[Opening The data section]

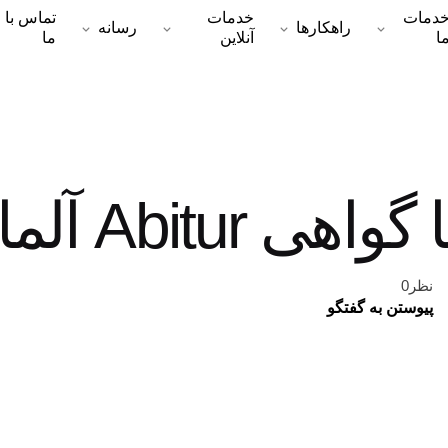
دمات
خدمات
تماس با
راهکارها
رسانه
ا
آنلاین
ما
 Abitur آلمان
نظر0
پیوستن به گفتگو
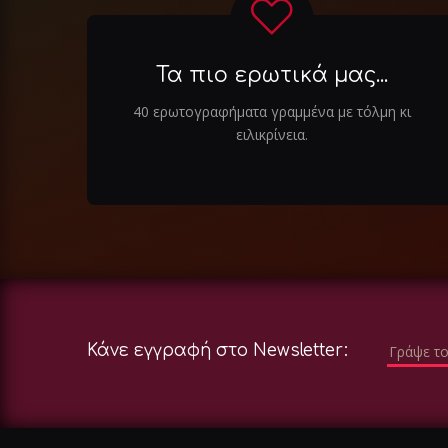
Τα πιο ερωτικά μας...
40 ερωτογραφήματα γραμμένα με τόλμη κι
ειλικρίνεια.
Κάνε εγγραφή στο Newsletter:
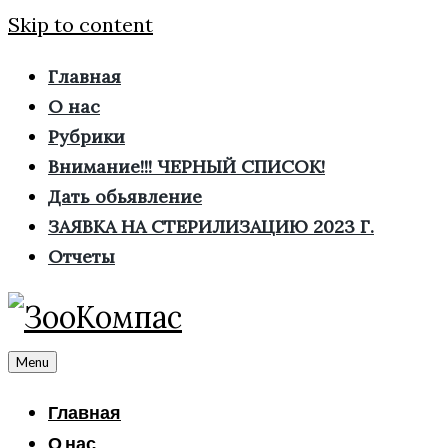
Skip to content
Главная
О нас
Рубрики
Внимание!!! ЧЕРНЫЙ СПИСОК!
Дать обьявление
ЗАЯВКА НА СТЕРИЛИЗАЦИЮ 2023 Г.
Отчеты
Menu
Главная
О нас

[Closing The data section]
[Opening The data section]

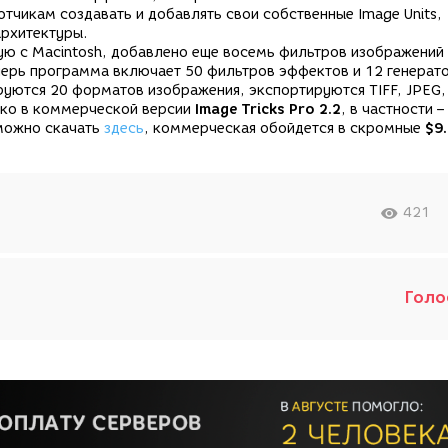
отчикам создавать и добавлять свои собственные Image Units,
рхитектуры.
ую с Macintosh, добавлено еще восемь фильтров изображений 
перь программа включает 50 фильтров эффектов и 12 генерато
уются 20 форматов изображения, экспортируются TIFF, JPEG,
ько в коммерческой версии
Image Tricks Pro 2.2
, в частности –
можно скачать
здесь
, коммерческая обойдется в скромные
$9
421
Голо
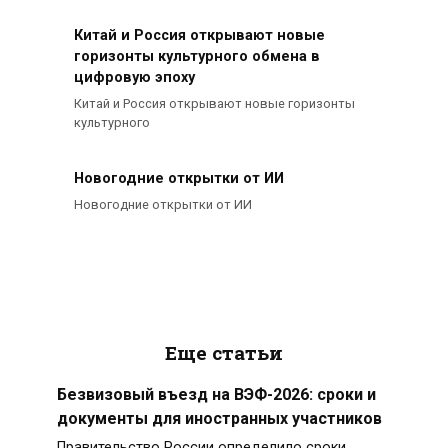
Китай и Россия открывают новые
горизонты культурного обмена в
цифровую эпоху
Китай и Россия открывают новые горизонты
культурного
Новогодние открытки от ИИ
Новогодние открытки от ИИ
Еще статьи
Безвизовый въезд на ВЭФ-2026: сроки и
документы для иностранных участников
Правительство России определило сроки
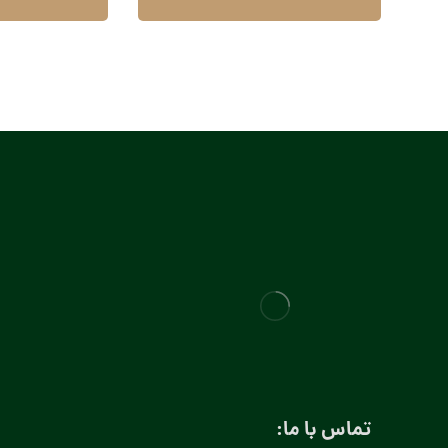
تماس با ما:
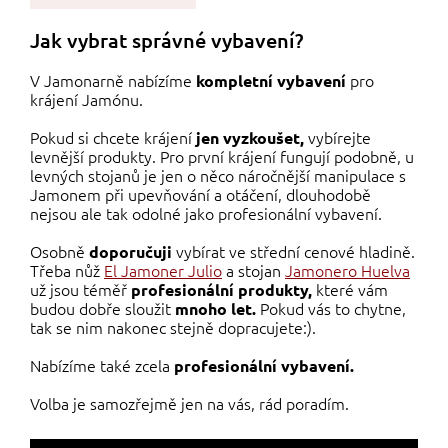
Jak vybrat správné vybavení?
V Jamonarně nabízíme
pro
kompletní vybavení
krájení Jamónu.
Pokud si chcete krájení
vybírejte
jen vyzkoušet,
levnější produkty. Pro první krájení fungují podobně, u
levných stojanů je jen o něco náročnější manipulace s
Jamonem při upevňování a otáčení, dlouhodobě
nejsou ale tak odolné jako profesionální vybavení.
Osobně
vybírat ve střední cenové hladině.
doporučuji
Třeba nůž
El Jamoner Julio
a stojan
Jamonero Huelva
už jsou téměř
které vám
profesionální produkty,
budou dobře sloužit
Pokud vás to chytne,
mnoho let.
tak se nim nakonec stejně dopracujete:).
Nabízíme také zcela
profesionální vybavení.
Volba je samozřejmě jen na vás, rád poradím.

[Closing The data section]

Your objective: Report each line of the material above where the word "profesionální" appears.

Reply to the exercise:
nejsou ale tak odolné jako profesionální vybavení.
profesionální produkty,
profesionální vybavení.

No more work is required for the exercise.